Research reveals African Americans less likely to vote after redistricting.

What if you went to vote and your incumbent member of Congress was not on the ballot as expected? You did not move; your member of Congress is alive and well and running for re-election. What happened? Redistricting—the redrawing of political lines, a.k.a. gerrymandering, is the likely culprit.

In their article, “The Intersection of Redistricting, Race, and Participation” published in the American Journal of Political Science Danny Hayes, assistant professor of government at American University and coauthor Seth McKee found that redistricting has measurable and statistically significant effects on the political participation rates of African Americans. Their research showed for the first time that the voting rates of African Americans are affected more strongly than other groups as a result of redistricting.

Why and when does redistricting occur?

Every decade after the U.S. Census congressional districts are redrawn to apportion the 435 seats in Congress to reflect population shifts. However, the frequency of redistricting is happening more often on a statewide basis depending on how the state legislature handles the process.

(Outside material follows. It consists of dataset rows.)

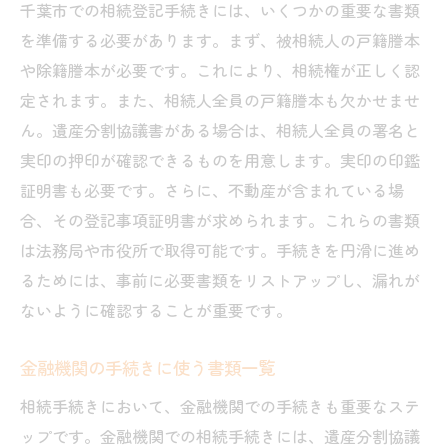
千葉市での相続登記手続きには、いくつかの重要な書類
を準備する必要があります。まず、被相続人の戸籍謄本
や除籍謄本が必要です。これにより、相続権が正しく認
定されます。また、相続人全員の戸籍謄本も欠かせませ
ん。遺産分割協議書がある場合は、相続人全員の署名と
実印の押印が確認できるものを用意します。実印の印鑑
証明書も必要です。さらに、不動産が含まれている場
合、その登記事項証明書が求められます。これらの書類
は法務局や市役所で取得可能です。手続きを円滑に進め
るためには、事前に必要書類をリストアップし、漏れが
ないように確認することが重要です。
金融機関の手続きに使う書類一覧
相続手続きにおいて、金融機関での手続きも重要なステ
ップです。金融機関での相続手続きには、遺産分割協議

It’s an elaborate game of political musical chairs where the rules favor the state’s majority party.  

Research findings reveal hidden effects on African Americans

Combing through reams of precinct data, employing regression analyses and using geographic information system (GIS) data from the U.S. Census and states, Hayes and McKee examined more than 65,000 precincts over 11 elections in the five geographically diverse states –California, Florida, Georgia, North Carolina, and Texas.  

The defining measure for Hayes and McKee’s research was “roll off.” Roll off occurs when a citizen votes in a top ticket election —presidential, senatorial, gubernatorial—but fails to vote in races further down the ballot, like contests for the U.S. House of Representatives.

Their research revealed that the consequences can be positive in some cases and negative in others, depending on whether the member of Congress representing the district is African American. If the member of Congress is African American, then African-American voters in the redistricted area can be mobilized and participate through voting. However, if the African-American voter is redistricted into a district represented by someone other than an African American, roll-off could be as high as 8.3 percent.  The conclusion reached by Hayes and McKee is “when there are no black voters in a redrawn precinct, average roll-off is 3.9 percent.  But when the precinct is 100 percent black, roll-off increases to 8.3 percent, a shift of more than four percentage points.”  Since elections can be determined by fewer than four percentage points, the findings are “substantively significant,” says Hayes.  “Redistricting suppresses black political participation when blacks are redrawn into nonblack incumbent districts, but reverses that effect when African Americans are redrawn into black-represented districts,” the authors write.

Because so little was known about whose participation rates were affected by redistricting, Hayes’s and McKee’s research reveals the “hidden” role redistricting plays on black participation in congressional elections. Their research also shows that there are “information costs” when redistricting occurs, which fall disproportionately on African American voters.

African-American members of Congress can find some relief in Hayes’s research because they can more effectively mobilize black voters if they’ve been added to their congressional district.  On the other hand, non-African-American members of Congress can expect lower turnout of African-American voters if they have been drawn into their district under redistricting. Hayes and McKee admonish, “Racial disparities in participation raise concerns because the history of black suffrage is intimately tied to past restrictions designed to mute the political force of minorities, an injustice . . . prominent under the American South’s Jim Crow system of racial segregation.”

Looking at other ethnic groups

Hayes and McKee believe their methodology could be used to test redistricting’s effects on other minorities. “The growing Hispanic population is prime for examining the effects of redistricting as this group is becoming increasingly influential and viewed as a determining factor in the ability to win elections,” says Hayes.